The U.S. central bank is joining the financial equivalent of the Paris Agreement, becoming one of the last of its peers to do so.
The Federal Reserve on Tuesday took its most significant step forward on climate change, announcing that it joined a group of some 75 other central banks focused on rooting out the risk warming poses to the global financial system.
The U.S. central bank’s five-member governing board voted unanimously last week to become a formal member of the Network of Central Banks and Supervisors for Greening the Financial System, known by the acronym NSGS. The international coalition was founded in 2017 to exchange “ideas, research, and best practices on the development of environment and climate risk management for the financial sector.”
The mounting billion-dollar disasters wrought by rising global temperatures are only one part of the climate threat to the global banking and finance system. Despite recent steps by some lenders to restrict investments in the dirtiest fossil fuels, particularly coal, financial giants keep giving money to oil and gas companies whose value is largely dependent on the projected ability to profit from new drilling projects during the decades to come. If governments reduce fossil fuel use at the rate scientists say is needed to keep warming in a relatively safe range, those investments could become virtually worthless, potentially causing a financial collapse even more severe than the mortgage-backed securities crisis that triggered the Great Recession more than a decade ago.
“As we develop our understanding of how best to assess the impact of climate change on the financial system, we look forward to continuing and deepening our discussions with our NGFS colleagues from around the world,” said Federal Reserve Board Chair Jerome Powell.
The announcement comes five days after dozens of House Republicans sent a letter to Powell and the Fed Vice Chairman of Supervision Randal Quarles urging against joining the NGFS.
“The U.S. is the gorilla in the room that hasn’t joined,” said Dylan Tanner, executive director of Influence Map, a British nonprofit that researches climate policies at central banks. “It’s almost like rejoining the Paris Agreement, it’s a natural thing to do under the next administration.”
As part of the Trump administration’s coronavirus relief efforts, the Fed took on billions in distressed fossil fuel debt; meanwhile, solar and wind companies laid off workers and struggled to stay afloat.
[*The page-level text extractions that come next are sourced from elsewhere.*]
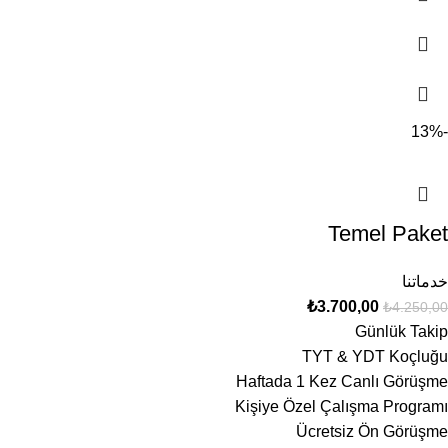
-13%
Temel Paket
خدماتنا
₺
3.700,00
₺
4.250,00
Günlük Takip
TYT & YDT Koçluğu
Haftada 1 Kez Canlı Görüşme
Kişiye Özel Çalışma Programı
Ücretsiz Ön Görüşme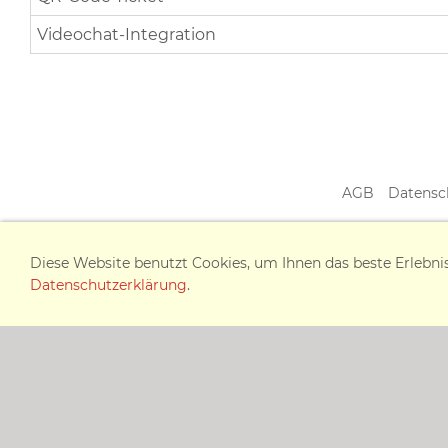
Videochat-Integration
AGB
Datensc
© 2026 | MED+ORG Alexander Reichert GmbH | Johann-
Diese Website benutzt Cookies, um Ihnen das beste Erlebni
Datenschutzerklärung
.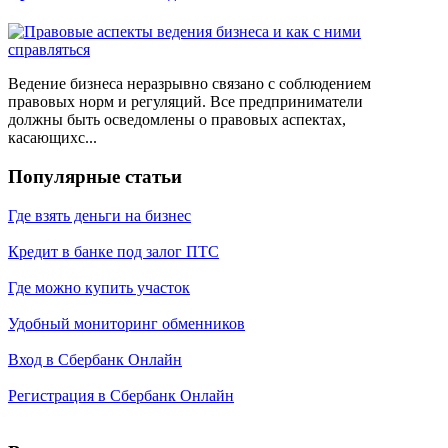
Ведение бизнеса неразрывно связано с соблюдением
правовых норм и регуляций. Все предприниматели
должны быть осведомлены о правовых аспектах,
касающихс...
Популярные статьи
Где взять деньги на бизнес
Кредит в банке под залог ПТС
Где можно купить участок
Удобный мониторинг обменников
Вход в Сбербанк Онлайн
Регистрация в Сбербанк Онлайн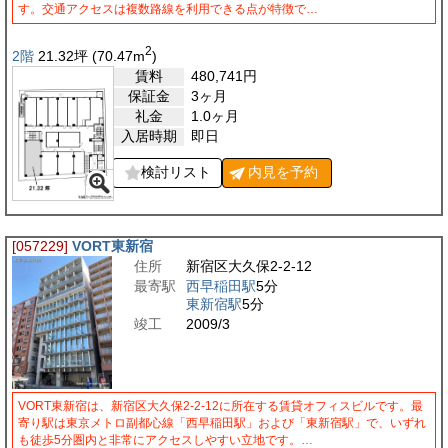
す。交通アクセスは複数路線を利用できる点が特徴で…
2
2階
21.32
坪
(70.47
m
)
賃料
480,741
円
保証金
3ヶ月
礼金
1.0ヶ月
入居時期
即日
検討リスト
内見を
予約
[057229]
VORT東新宿
住所
新宿区大久保2-2-12
最寄駅
西早稲田駅
5分
東新宿駅
5分
竣工
2009/3
VORT東新宿は、新宿区大久保2-2-12に所在する賃貸オフィスビルです。最
寄り駅は東京メトロ副都心線「西早稲田駅」および「東新宿駅」で、いずれ
も徒歩5分圏内と非常にアクセスしやすい立地です。…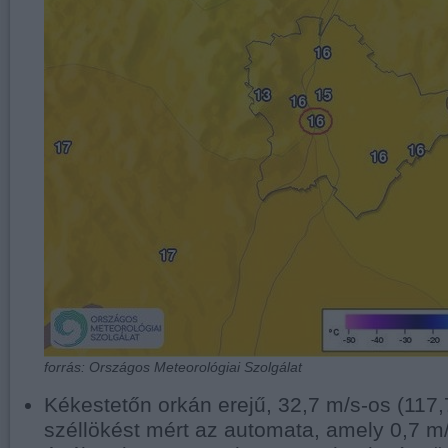
forrás: Országos Meteorológiai Szolgálat
Kékestetőn orkán erejű, 32,7 m/s-os (117,
széllökést mért az automata, amely 0,7 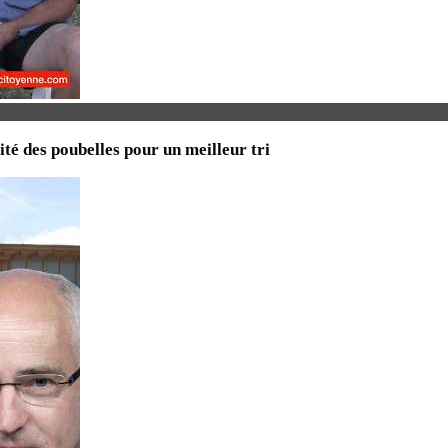
ité des poubelles pour un meilleur tri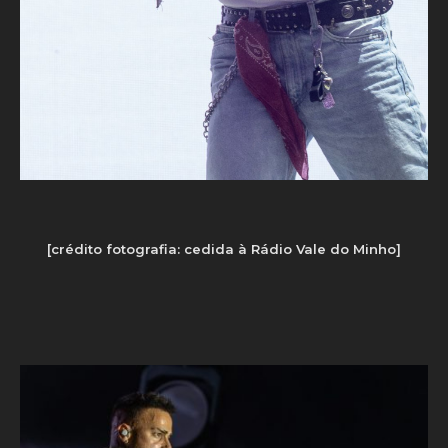
[crédito fotografia: cedida à Rádio Vale do Minho]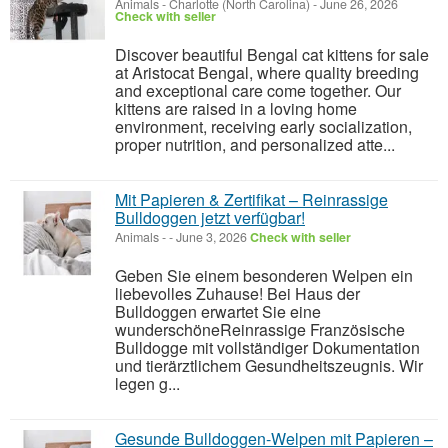
Animals
-
Charlotte (North Carolina)
-
June 26, 2026
Check with seller
Discover beautiful Bengal cat kittens for sale
at Aristocat Bengal, where quality breeding
and exceptional care come together. Our
kittens are raised in a loving home
environment, receiving early socialization,
proper nutrition, and personalized atte...
Mit Papieren & Zertifikat – Reinrassige
Bulldoggen jetzt verfügbar!
Animals
-
-
June 3, 2026
Check with seller
Geben Sie einem besonderen Welpen ein
liebevolles Zuhause! Bei Haus der
Bulldoggen erwartet Sie eine
wunderschöneReinrassige Französische
Bulldogge mit vollständiger Dokumentation
und tierärztlichem Gesundheitszeugnis. Wir
legen g...
Gesunde Bulldoggen-Welpen mit Papieren –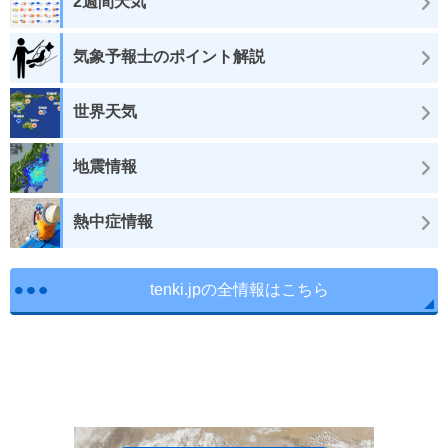
2週間天気
気象予報士のポイント解説
世界天気
地震情報
熱中症情報
tenki.jpの全情報はこちら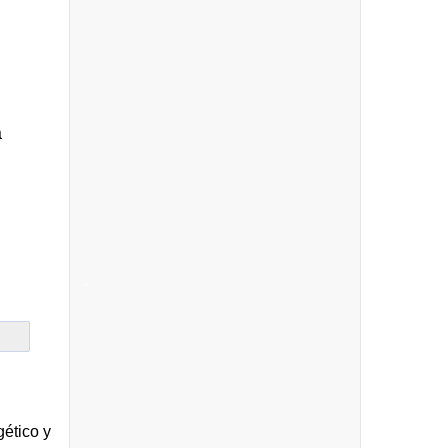
a
-
gético y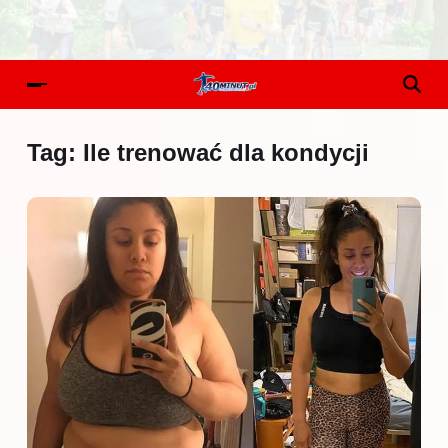
Tag:
Ile trenować dla kondycji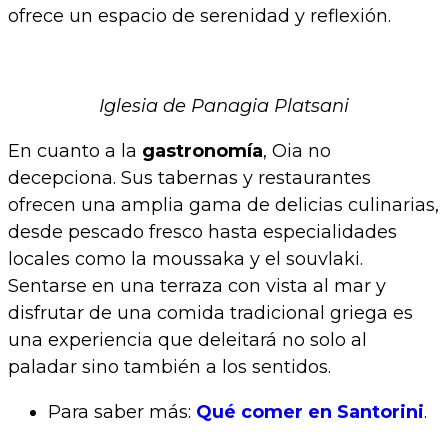
ofrece un espacio de serenidad y reflexión.
Iglesia de Panagia Platsani
En cuanto a la
gastronomía
, Oia no
decepciona. Sus tabernas y restaurantes
ofrecen una amplia gama de delicias culinarias,
desde pescado fresco hasta especialidades
locales como la moussaka y el souvlaki.
Sentarse en una terraza con vista al mar y
disfrutar de una comida tradicional griega es
una experiencia que deleitará no solo al
paladar sino también a los sentidos.
Para saber más:
Qué comer en Santorini
.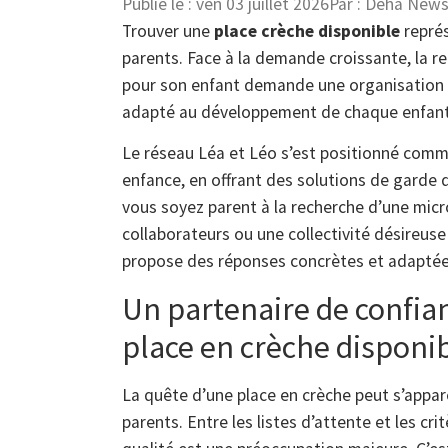
Publié le :
ven 03 juillet 2026
Par :
Deha New
Trouver une
place crèche disponible
représ
parents. Face à la demande croissante, la re
pour son enfant demande une organisation 
adapté au développement de chaque enfant e
Le réseau Léa et Léo s’est positionné comm
enfance, en offrant des solutions de garde 
vous soyez parent à la recherche d’une micr
collaborateurs ou une collectivité désireus
propose des réponses concrètes et adaptée
Un partenaire de confia
place en crèche disponi
La quête d’une place en crèche peut s’appar
parents. Entre les listes d’attente et les cr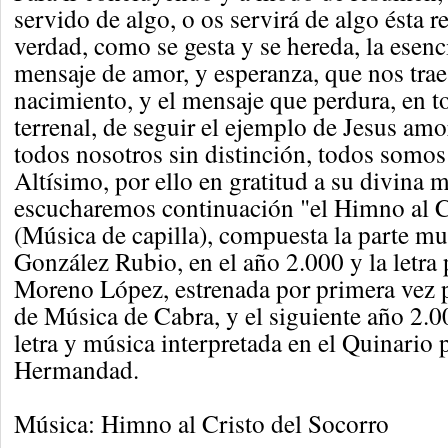
servido de algo, o os servirá de algo ésta re
verdad, como se gesta y se hereda, la esen
mensaje de amor, y esperanza, que nos trae
nacimiento, y el mensaje que perdura, en t
terrenal, de seguir el ejemplo de Jesus amo
todos nosotros sin distinción, todos somos 
Altísimo, por ello en gratitud a su divina 
escucharemos continuación "el Himno al Cr
(Música de capilla), compuesta la parte m
González Rubio, en el año 2.000 y la letra 
Moreno López, estrenada por primera vez 
de Música de Cabra, y el siguiente año 2.0
letra y música interpretada en el Quinario 
Hermandad.
Música: Himno al Cristo del Socorro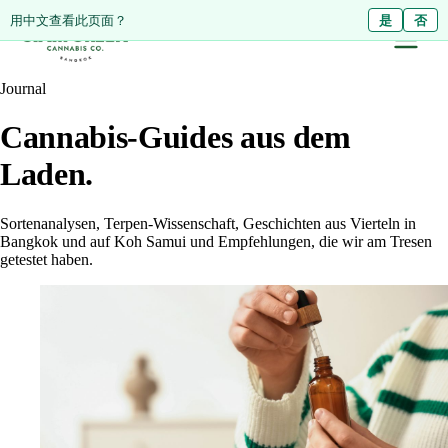
ดูหน้านี้เป็นภาษาไทย?
用中文查看此页面？
ใช่
是
ไม่ใช่
否
Journal
Cannabis-Guides aus dem
Laden.
Sortenanalysen, Terpen-Wissenschaft, Geschichten aus Vierteln in
Bangkok und auf Koh Samui und Empfehlungen, die wir am Tresen
getestet haben.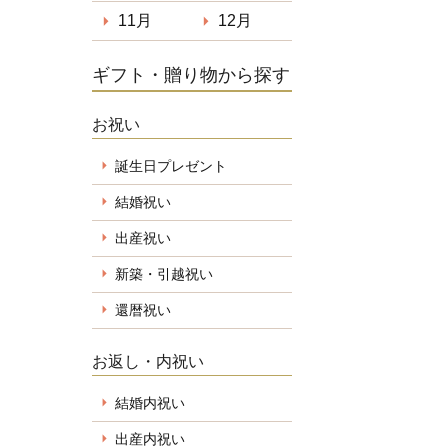
11月
12月
ギフト・贈り物から探す
お祝い
誕生日プレゼント
結婚祝い
出産祝い
新築・引越祝い
還暦祝い
お返し・内祝い
結婚内祝い
出産内祝い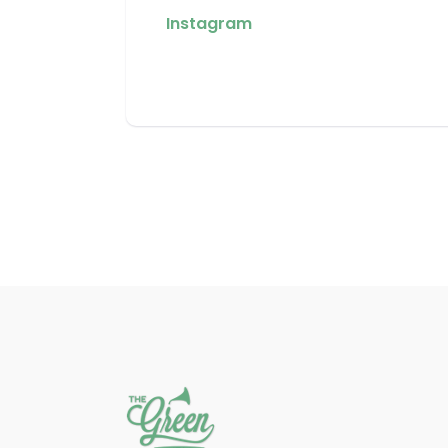
Instagram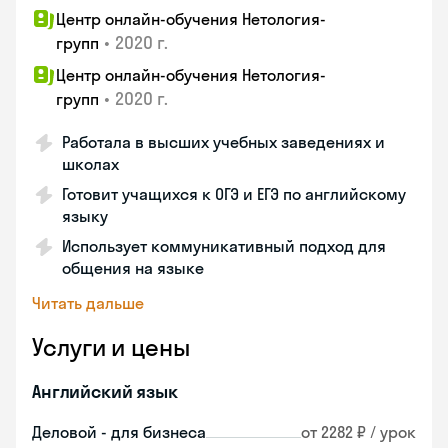
Центр онлайн-обучения Нетология-
•
2020 г.
групп
Центр онлайн-обучения Нетология-
•
2020 г.
групп
Работала в высших учебных заведениях и
школах
Готовит учащихся к ОГЭ и ЕГЭ по английскому
языку
Использует коммуникативный подход для
общения на языке
Читать дальше
Услуги и цены
Английский язык
Деловой - для бизнеса
от 2282 ₽ / урок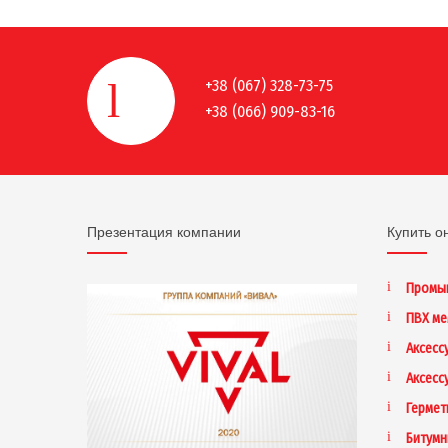
+38 (067) 328-73-75
+38 (066) 909-83-16
Презентация компании
Купить о
Промы
ПВХ м
Аксесс
Аксесс
Гермет
Битумн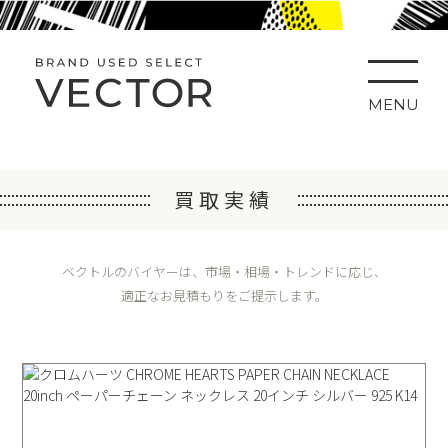
MENU
買取実績
ベクトルのバイヤーは、市場・相場・トレンドに応じ、
適正なお見積もりをご提示します。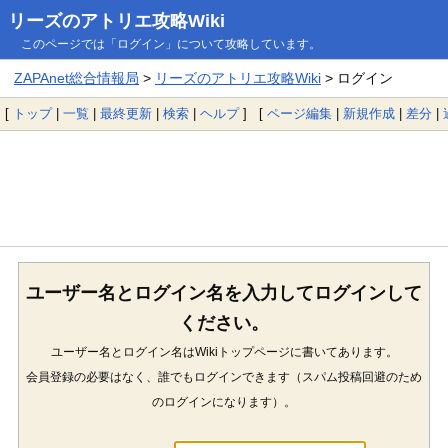
リーズのアトリエ攻略Wiki
このページでは「ログイン」について攻略しています。
ZAPAnet総合情報局
>
リーズのアトリエ攻略Wiki
> ログイン
[
トップ
|
一覧
|
最終更新
|
検索
|
ヘルプ
] [
ページ編集
|
新規作成
|
差分
|
ユーザー名とログイン名を入力してログインして
ください。
ユーザー名とログイン名はWikiトップページに書いてあります。
会員登録の必要はなく、誰でもログインできます（スパム投稿回避のため
のログインになります）。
The Biden administration is expected to take a starkly different approach, making climate change a top issue across federal agencies, including the Treasury Department.
“We applaud the Fed and encourage it to continue raising its ambitions,” said Steven Rothstein, a managing director at the climate-focused investor advocacy group Ceres. “Given that it is responsible for the safety and security of the world’s largest economy, we hope that it will not only catch up with central banks around the world, but, in time, lead the way in addressing systemic financial risk. Our economy deserves no less.”